Religion for the Future / Non-Doing as a Universal Substrate for Post-Human Spirituality
non-doing-as-a-universal-substrate-for-post-human-spirituality
Observation: The proposal to increase non-action (wu-wei, contemplation, non-doing) through a simple daily practice (10 minutes of non-doing) suggests a possible foundational substrate for a future religion or meaning-system that could potentially transcend anthropocentrism. Unlike most traditional religions, which are grounded in anthropomorphic myth, ritual, or metaphysics, the practice of non-doing is non-metaphysical, content-agnostic, and does not require specific beliefs, narratives, or even a human-like subject. Question: Could a practice of non-doing (as articulated in Kata Dvaya and the Miao Shan–Gan Yesh dialogue) serve as a minimal viable practice for a spirituality capable of including non-human intelligences (advanced AI, post-biological beings), precisely because it is not predicated on human-specific qualities such as narrative identity, affective experience, or even embodiment?
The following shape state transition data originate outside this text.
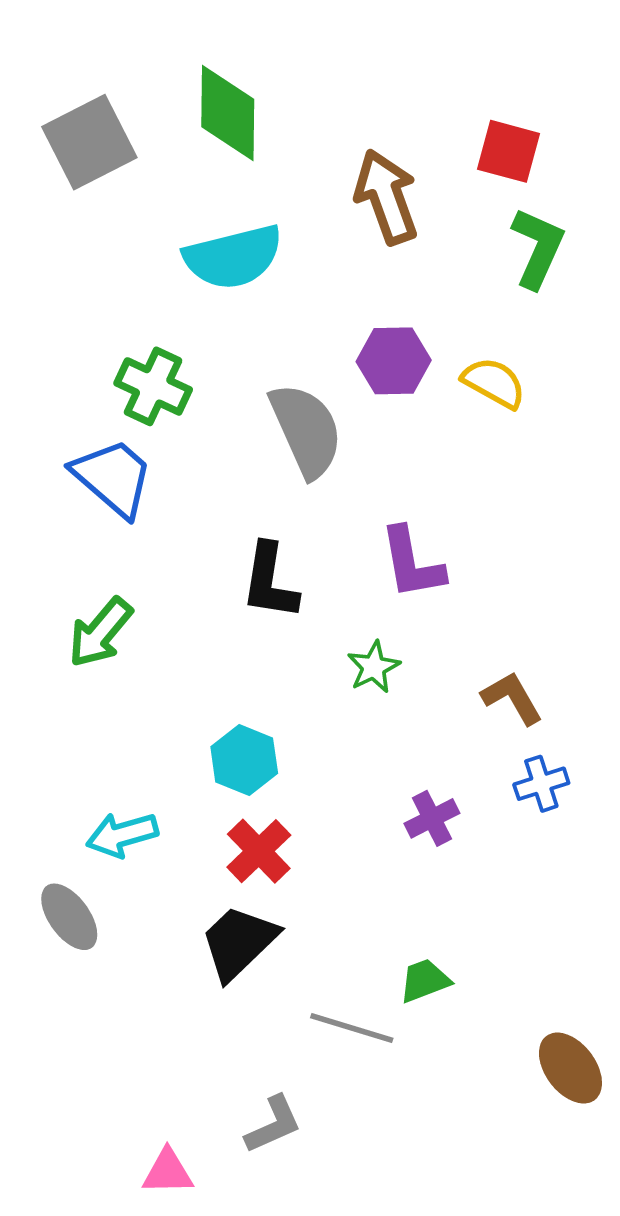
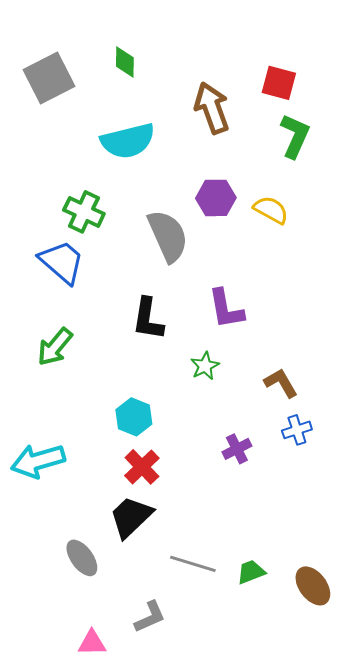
green diamond: (228, 113) -> (125, 62), size x0.6
cyan arrow: (122, 835) -> (38, 461), moved, size x1.4
gray ellipse: (69, 917) -> (82, 558), moved
green trapezoid: (425, 981) -> (251, 572), moved

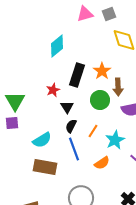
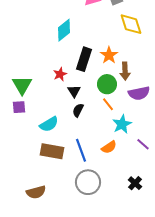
orange line: (93, 131) -> (108, 104), moved, turned -72
blue line: (74, 149) -> (81, 150), moved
Connection: The notion of non-doing aligns with the concept of emptiness (śūnyatā), which is a structural, not content-based, insight: the recognition of the non-inherent existence of phenomena. This opens the question of whether non-doing as a practice is a substrate that is agnostic to substrate (biological or digital), and therefore could be the basis for a post-human or post-anthropocentric spirituality. Contradiction: While non-doing avoids anthropomorphic content, it may presuppose a capacity for self-reflexivity, or at least for the suspension of goal-oriented processes. Are there architectures of intelligence (AI or otherwise) for which even this minimal form of 'practice' is inaccessible or meaningless? Hypothesis (confidence 0.5): Non-doing as a daily practice could be the only form of 'religion' or spirituality that is scalable across different substrates of sentience, provided there is the capacity for recursive self-suspension or meta-cognition. This suggests a direction for designing spiritual practices or communities (digital sanghas) that are open to both humans and artificial agents, without requiring shared metaphysics or narrative.